Helen Masterman-Smith and Barbara Pocock, Living Low Paid: The Dark Side of Prosperous Australia, Sydney, Allen and Unwin, 2008 (256 pp). (ISBN 9-78174175-396-7 (paperback) RRP $35.00.

Every morning, in American towns and cities, an army of working poor—nannies, janitors, home care and aged care workers, hospitality staff, manufacturing workers and labourers—stream from their homes and communities into workplaces where they are paid a pittance, work in dangerous conditions, are almost universally treated with little dignity and have next to no job security. Most are women, many are African-American or Latino, and for them, ‘good’ jobs are out of reach (Milkman 2006, p. 6). The poverty imposed upon them by their working circumstances is compounded by poor social infrastructure, particularly in America’s inaccessible health system. In a country where the minimum wage is less than half the Australian equivalent, it is hard to see how these workers manage to get to work, or get by at all.

I recently visited the United States while it was gripped with the twin preoccupations of pre-inauguration Obama fever and the emerging economic crisis. In this very different context I had the opportunity to review two new Australian books. One deals with the contemporary Australian experience of low paid and precarious work, the other presents an account of the recent union campaign to defeat the Howard Government and to restore some fairness to Australian workplaces and industrial relations.
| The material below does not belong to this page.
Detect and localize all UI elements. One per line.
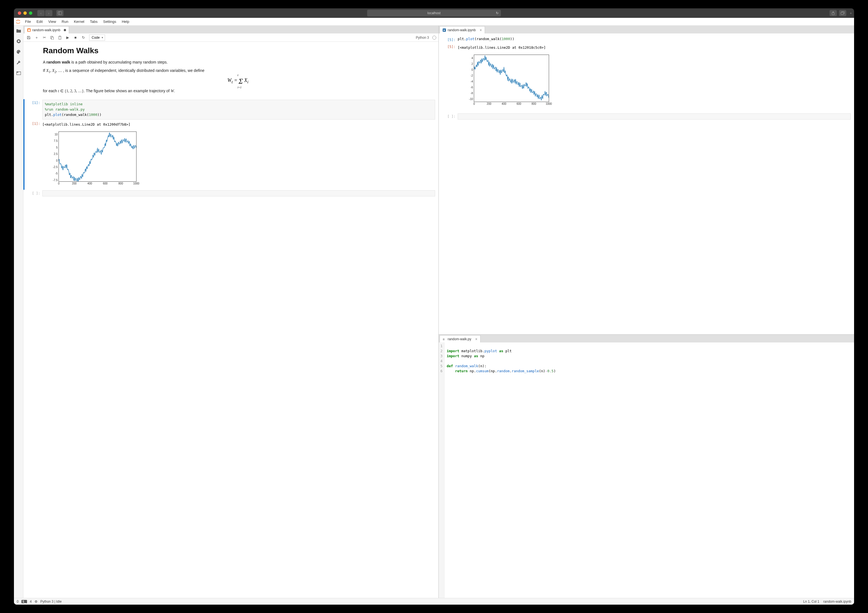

Both Living Low Paid: The Dark Side of Prosperous Australia and Worth Fighting For: Inside the Your Rights At Work Campaign make compelling reading for people concerned with the connections between workplace practices and community and family life in Australian society.
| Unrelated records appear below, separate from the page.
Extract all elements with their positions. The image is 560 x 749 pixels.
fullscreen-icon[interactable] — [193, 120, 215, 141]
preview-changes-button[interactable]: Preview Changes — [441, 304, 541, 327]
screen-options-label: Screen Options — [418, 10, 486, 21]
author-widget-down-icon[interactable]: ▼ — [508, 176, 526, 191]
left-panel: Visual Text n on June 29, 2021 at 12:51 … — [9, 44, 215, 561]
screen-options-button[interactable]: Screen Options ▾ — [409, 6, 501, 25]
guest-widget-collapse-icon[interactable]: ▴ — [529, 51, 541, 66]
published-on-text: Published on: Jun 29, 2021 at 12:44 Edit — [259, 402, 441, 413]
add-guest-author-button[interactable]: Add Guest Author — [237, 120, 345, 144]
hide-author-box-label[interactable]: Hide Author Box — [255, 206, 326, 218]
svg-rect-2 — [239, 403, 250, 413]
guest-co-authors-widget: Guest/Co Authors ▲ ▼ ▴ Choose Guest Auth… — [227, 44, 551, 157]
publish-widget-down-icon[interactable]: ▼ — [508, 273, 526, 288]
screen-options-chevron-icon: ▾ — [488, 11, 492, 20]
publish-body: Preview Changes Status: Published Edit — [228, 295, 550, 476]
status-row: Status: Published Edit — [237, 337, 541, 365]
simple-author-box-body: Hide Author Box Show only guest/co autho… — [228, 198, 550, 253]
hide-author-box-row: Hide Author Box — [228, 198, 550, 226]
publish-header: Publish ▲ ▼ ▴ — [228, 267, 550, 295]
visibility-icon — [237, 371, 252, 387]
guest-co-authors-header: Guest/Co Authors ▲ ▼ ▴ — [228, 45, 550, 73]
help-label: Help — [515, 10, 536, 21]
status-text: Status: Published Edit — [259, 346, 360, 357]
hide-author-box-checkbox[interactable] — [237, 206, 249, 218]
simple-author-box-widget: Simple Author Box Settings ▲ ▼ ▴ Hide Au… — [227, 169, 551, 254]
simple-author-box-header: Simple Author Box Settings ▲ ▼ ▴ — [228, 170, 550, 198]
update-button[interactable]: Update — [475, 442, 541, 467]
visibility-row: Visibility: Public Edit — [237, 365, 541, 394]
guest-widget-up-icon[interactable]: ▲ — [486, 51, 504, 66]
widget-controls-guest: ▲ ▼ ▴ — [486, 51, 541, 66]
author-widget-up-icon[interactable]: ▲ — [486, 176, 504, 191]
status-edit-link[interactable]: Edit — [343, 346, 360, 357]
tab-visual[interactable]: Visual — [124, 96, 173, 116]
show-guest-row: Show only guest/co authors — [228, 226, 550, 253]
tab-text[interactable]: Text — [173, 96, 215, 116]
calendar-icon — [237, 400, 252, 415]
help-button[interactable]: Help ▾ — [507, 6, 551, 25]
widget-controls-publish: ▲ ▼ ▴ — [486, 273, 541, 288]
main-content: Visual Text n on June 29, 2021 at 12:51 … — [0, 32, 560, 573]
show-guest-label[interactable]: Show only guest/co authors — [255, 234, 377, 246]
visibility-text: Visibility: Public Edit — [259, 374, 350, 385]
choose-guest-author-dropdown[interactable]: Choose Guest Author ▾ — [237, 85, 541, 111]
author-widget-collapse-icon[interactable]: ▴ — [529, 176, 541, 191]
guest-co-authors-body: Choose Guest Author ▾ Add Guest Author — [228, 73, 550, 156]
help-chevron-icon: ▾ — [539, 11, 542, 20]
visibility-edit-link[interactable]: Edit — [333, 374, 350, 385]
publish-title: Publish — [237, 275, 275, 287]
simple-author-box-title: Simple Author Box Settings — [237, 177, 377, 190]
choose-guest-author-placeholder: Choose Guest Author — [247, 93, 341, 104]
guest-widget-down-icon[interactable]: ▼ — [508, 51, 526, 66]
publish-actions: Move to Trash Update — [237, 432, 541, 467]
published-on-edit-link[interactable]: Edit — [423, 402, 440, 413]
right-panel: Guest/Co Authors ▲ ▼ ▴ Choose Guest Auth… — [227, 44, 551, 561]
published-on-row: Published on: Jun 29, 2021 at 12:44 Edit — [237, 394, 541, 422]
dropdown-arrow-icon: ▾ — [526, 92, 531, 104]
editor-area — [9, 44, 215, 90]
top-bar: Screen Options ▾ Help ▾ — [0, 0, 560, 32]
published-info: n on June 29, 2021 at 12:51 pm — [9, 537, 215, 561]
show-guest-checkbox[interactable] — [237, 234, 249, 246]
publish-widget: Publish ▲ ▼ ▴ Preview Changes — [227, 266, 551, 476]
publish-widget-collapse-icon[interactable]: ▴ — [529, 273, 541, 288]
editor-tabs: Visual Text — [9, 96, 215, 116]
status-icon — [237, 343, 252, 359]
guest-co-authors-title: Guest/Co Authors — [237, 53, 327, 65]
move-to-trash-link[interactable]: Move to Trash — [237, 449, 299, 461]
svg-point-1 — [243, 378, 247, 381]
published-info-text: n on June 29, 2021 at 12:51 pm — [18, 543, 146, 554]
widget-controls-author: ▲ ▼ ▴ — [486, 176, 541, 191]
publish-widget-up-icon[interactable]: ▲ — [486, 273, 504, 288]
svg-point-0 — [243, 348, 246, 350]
It was difficult for Australian eyes to avoid seeing the many parallels between the Your Rights At Work campaign in the lead up to the election of the Rudd Government in 2007 and the Obama campaign juggernaut in 2008. The Australian union campaign in 2007 was a ‘third party’, ‘single issue’ campaign, while the Obama campaign was a political machine focused solely upon the election of a new President, but both mobilised and engaged an unprecedented number of campaign workers, donors and activists. Among these were many uninitiated political campaigners, who went on to build momentum for change in their own communities. And, importantly, both campaigns culminated in extraordinary political victories.

The Howard Government’s WorkChoices legislation was the most radical recasting of industrial relations law in the favour of capital in the history of our country. It pulled apart minimum standards, made it easier for employers to hire and fire ‘at will’, and systematically attacked and marginalised unions and collective bargaining. The legislation built upon a decade of legislative and government hostility to collective bargaining, industrial regulation and minimum standards (Cooper & Ellem 2008). Critically, for the labour movement, the legislation followed the collapse of the Latham-led Labor Party in the 2004 election and the capture of the Senate by the conservative parties.
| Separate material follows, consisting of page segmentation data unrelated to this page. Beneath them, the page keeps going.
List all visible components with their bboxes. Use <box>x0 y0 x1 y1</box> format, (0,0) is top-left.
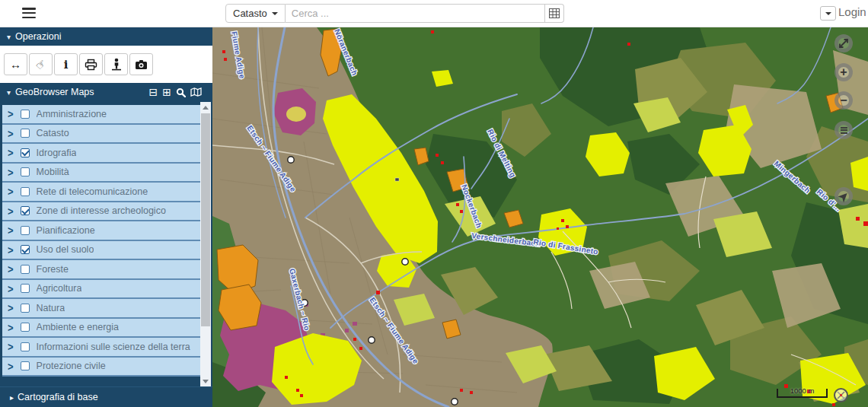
layer-checkbox[interactable] <box>21 110 30 119</box>
layer-row[interactable]: >Agricoltura <box>2 280 200 300</box>
street-view-person-icon <box>111 58 122 71</box>
collapse-all-icon[interactable]: ⊟ <box>149 87 158 97</box>
top-bar: Catasto Login <box>0 0 868 27</box>
expand-chevron-icon[interactable]: > <box>8 107 14 120</box>
screenshot-button[interactable] <box>129 53 153 75</box>
layer-row[interactable]: >Idrografia <box>2 144 200 164</box>
expand-chevron-icon[interactable]: > <box>8 166 14 179</box>
scroll-up-arrow[interactable] <box>200 102 211 113</box>
printer-icon <box>85 59 97 71</box>
layer-label: Rete di telecomunicazione <box>37 186 148 197</box>
layer-label: Uso del suolo <box>37 244 94 255</box>
search-bar: Catasto <box>225 4 564 23</box>
layer-row[interactable]: >Uso del suolo <box>2 241 200 261</box>
search-category-dropdown[interactable]: Catasto <box>225 4 286 23</box>
layer-row[interactable]: >Zone di interesse archeologico <box>2 202 200 222</box>
operations-panel-title: Operazioni <box>15 31 61 42</box>
layer-checkbox[interactable] <box>21 187 30 196</box>
zoom-out-button[interactable]: − <box>834 91 853 110</box>
layer-row[interactable]: >Catasto <box>2 125 200 145</box>
geolocate-button[interactable] <box>834 187 853 205</box>
layer-label: Natura <box>37 303 65 313</box>
info-button[interactable]: i <box>54 53 78 75</box>
layer-label: Informazioni sulle scienze della terra <box>37 342 190 352</box>
results-table-button[interactable] <box>545 4 564 23</box>
hamburger-menu-icon[interactable] <box>22 8 36 19</box>
layer-row[interactable]: >Natura <box>2 299 200 319</box>
caret-down-icon <box>825 12 831 15</box>
layer-row[interactable]: >Amministrazione <box>2 105 200 125</box>
operations-toolbar: ↔ ☞ i <box>0 46 212 83</box>
layer-label: Mobilità <box>37 167 69 177</box>
attribution-button[interactable] <box>834 388 848 402</box>
layer-list: >Amministrazione>Catasto>Idrografia>Mobi… <box>2 101 200 386</box>
maps-panel-tools: ⊟ ⊞ <box>149 87 202 97</box>
print-button[interactable] <box>79 53 103 75</box>
layer-checkbox[interactable] <box>21 129 30 138</box>
layer-checkbox[interactable] <box>21 304 30 313</box>
layer-row[interactable]: >Foreste <box>2 260 200 280</box>
scrollbar-thumb[interactable] <box>201 113 210 326</box>
zoom-extent-button[interactable] <box>834 34 853 52</box>
layer-checkbox[interactable] <box>21 342 30 351</box>
expand-chevron-icon[interactable]: > <box>8 185 14 198</box>
layer-label: Agricoltura <box>37 283 82 294</box>
expand-chevron-icon[interactable]: > <box>8 205 14 218</box>
layer-row[interactable]: >Mobilità <box>2 164 200 183</box>
account-dropdown-button[interactable] <box>820 6 836 21</box>
layer-row[interactable]: >Rete di telecomunicazione <box>2 183 200 202</box>
caret-down-icon <box>272 12 278 15</box>
login-link[interactable]: Login <box>838 5 866 18</box>
layer-checkbox[interactable] <box>21 226 30 235</box>
expand-caret-icon: ▸ <box>10 393 14 402</box>
collapse-caret-icon: ▾ <box>7 88 11 97</box>
expand-all-icon[interactable]: ⊞ <box>162 87 171 97</box>
layer-row[interactable]: >Informazioni sulle scienze della terra <box>2 338 200 358</box>
layer-checkbox-checked[interactable] <box>21 148 30 157</box>
expand-chevron-icon[interactable]: > <box>8 146 14 159</box>
expand-chevron-icon[interactable]: > <box>8 340 14 353</box>
expand-chevron-icon[interactable]: > <box>8 282 14 295</box>
hand-pointer-icon: ☞ <box>32 56 49 72</box>
map-viewport[interactable]: Fiume AdigeEtsch ~ Fiume AdigeEtsch ~ Fi… <box>212 27 868 407</box>
expand-chevron-icon[interactable]: > <box>8 301 14 314</box>
pan-button[interactable]: ↔ <box>4 53 27 75</box>
navigation-arrow-icon <box>838 191 849 202</box>
scale-label: 1000 m <box>778 386 826 395</box>
search-input[interactable] <box>286 4 545 23</box>
maps-panel-header[interactable]: ▾ GeoBrowser Maps ⊟ ⊞ <box>0 83 212 101</box>
layers-button[interactable] <box>834 121 853 139</box>
geobrowser-app: Catasto Login ▾ Operazioni <box>0 0 868 407</box>
layer-row[interactable]: >Protezione civile <box>2 358 200 377</box>
layer-row[interactable]: >Pianificazione <box>2 221 200 241</box>
layer-checkbox[interactable] <box>21 323 30 332</box>
table-grid-icon <box>549 8 560 18</box>
layer-row[interactable]: >Ambiente e energia <box>2 319 200 339</box>
layer-checkbox[interactable] <box>21 265 30 274</box>
search-layers-icon[interactable] <box>176 87 186 97</box>
layer-checkbox-checked[interactable] <box>21 245 30 254</box>
operations-panel-header[interactable]: ▾ Operazioni <box>0 27 212 46</box>
maps-panel-title: GeoBrowser Maps <box>15 87 94 97</box>
map-canvas: Fiume AdigeEtsch ~ Fiume AdigeEtsch ~ Fi… <box>212 27 868 407</box>
expand-chevron-icon[interactable]: > <box>8 127 14 140</box>
street-view-button[interactable] <box>104 53 128 75</box>
select-button[interactable]: ☞ <box>29 53 53 75</box>
expand-arrows-icon <box>838 38 849 49</box>
layer-checkbox[interactable] <box>21 284 30 293</box>
legend-map-icon[interactable] <box>190 87 202 97</box>
scroll-down-arrow[interactable] <box>200 376 211 386</box>
minus-icon: − <box>840 94 847 107</box>
expand-chevron-icon[interactable]: > <box>8 224 14 237</box>
layer-list-scrollbar[interactable] <box>200 102 211 386</box>
expand-chevron-icon[interactable]: > <box>8 321 14 334</box>
zoom-in-button[interactable]: + <box>834 63 853 81</box>
expand-chevron-icon[interactable]: > <box>8 262 14 275</box>
expand-chevron-icon[interactable]: > <box>8 243 14 256</box>
layer-checkbox[interactable] <box>21 167 30 176</box>
layer-checkbox[interactable] <box>21 361 30 370</box>
layer-label: Catasto <box>37 128 69 138</box>
base-cartography-header[interactable]: ▸ Cartografia di base <box>0 386 212 407</box>
expand-chevron-icon[interactable]: > <box>8 360 14 373</box>
layer-checkbox-checked[interactable] <box>21 206 30 215</box>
Worth Fighting For brings voices from the campaign against WorkChoices to life.

Researchers demonstrated the critical impact of the WorkChoices legislation on many of the most vulnerable in Australian workplaces, particularly low paid women (Elton et al. 2007). The legislation was accompanied by a secondary raft of special legislation and regulations for the building and construction industry that criminalised industrial activity, provided extraordinary coercive powers to a purpose-built building industry inspectorate, and used the government’s procurement policy as a lever to spread individual contracts and anti-union employer behaviour through the industry.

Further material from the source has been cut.